In his preface to The Distribution of Wealth, Clark also distinguishes   
his work from those of the "Austrian economists, Karl Menger and   
Friedrich von Wieser ... von Bohm-Bawerk" on the basis of "a recognition   
of the difference between permanent capital, or an abiding fund of   
productive wealth, and particular capital-goods, or instruments of   
production, which perish in the using" (1899, viii-ix).  
  
Marshall (1920, 650 n.2) also notes the unhelpfulness of Bohm-Bawerk's   
criticisms when he writes: " ... there is no reason to believe that the   
accounts which Prof. Bohm-Bawerk has given of the 'naive productivity   
theories,' the 'use theories' etc. of capital and interest would have   
been accepted by the older writers themselves as well-balanced and   
complete presentations of their several propositions.  Nor does he seem   
to have succeeded in finding a definition [of capital] that is clear and   
consistent."  It was this tradition of capital theory that Knight wrote   
against Hayek.  
  
Gaffney also asserts that "When Keynes rushed into the vacuum left by   
the acapitalistic theories of Clark and Knight he faced an analytically   
analogous problem with his multiplier, dragging out over time."  No so.    

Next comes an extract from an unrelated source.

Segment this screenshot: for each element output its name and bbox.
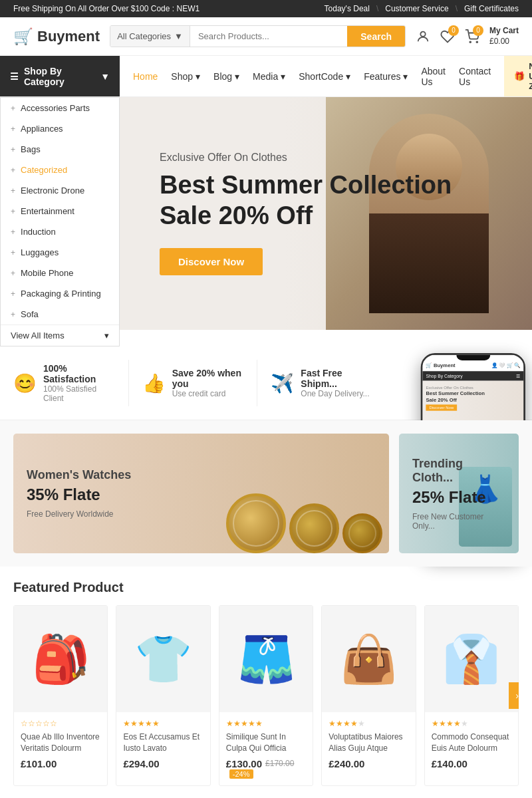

Keynes (1936) sided with Knight's arguments against the Hayek and   
Bohm-Bawerkian claims, although he still used the Austrian definition of   
'capita' as capital goods, a definition firmly now entrenched in modern   
macroeconomics.   In any case, bringing in Keynes's multiplier argument   
here is merely a wasteful diversion.  The fund concept of capital was   
contained in the works of Marshall, Pigou, Knight, and Robertson, at   
least before the 1950s.  Wicksell, who was trying to find common ground   
between classical and Austrian theories of interest ended up with more   
confusion than clarity.  Note, for example, his various attempts to   
define the natural rate of interest in his Interest and Prices (1898)   
through the Lectures on Political Economy (1906).  
  
In short, Robins should have done a better job of restating the   
classical principles rather than to claimed what Gaffney attributes to   
him: "From 1870-1920, 'much of the economics was . an economic theory of   
acapitalistic production. Considerations of capital theory proper .   
simply disappear from the picture' (Robbins, 1934)".  We still can go   
back to the classics and recover their insights that got badly distorted   
during the 1930s and carried on into the 20th century.  Reference,   
"Austrian Capital Theory: Help or Hindrance?" Journal of the History of   
Economic Thought (1997, 261-85) or Chapter 6 in Classical   
Macroeconomics: Some Modern Variations and Distortions (Routledge 2003).  
  
I hope Gaffney makes some serious attempts to check the relevant   
literature before putting out his views.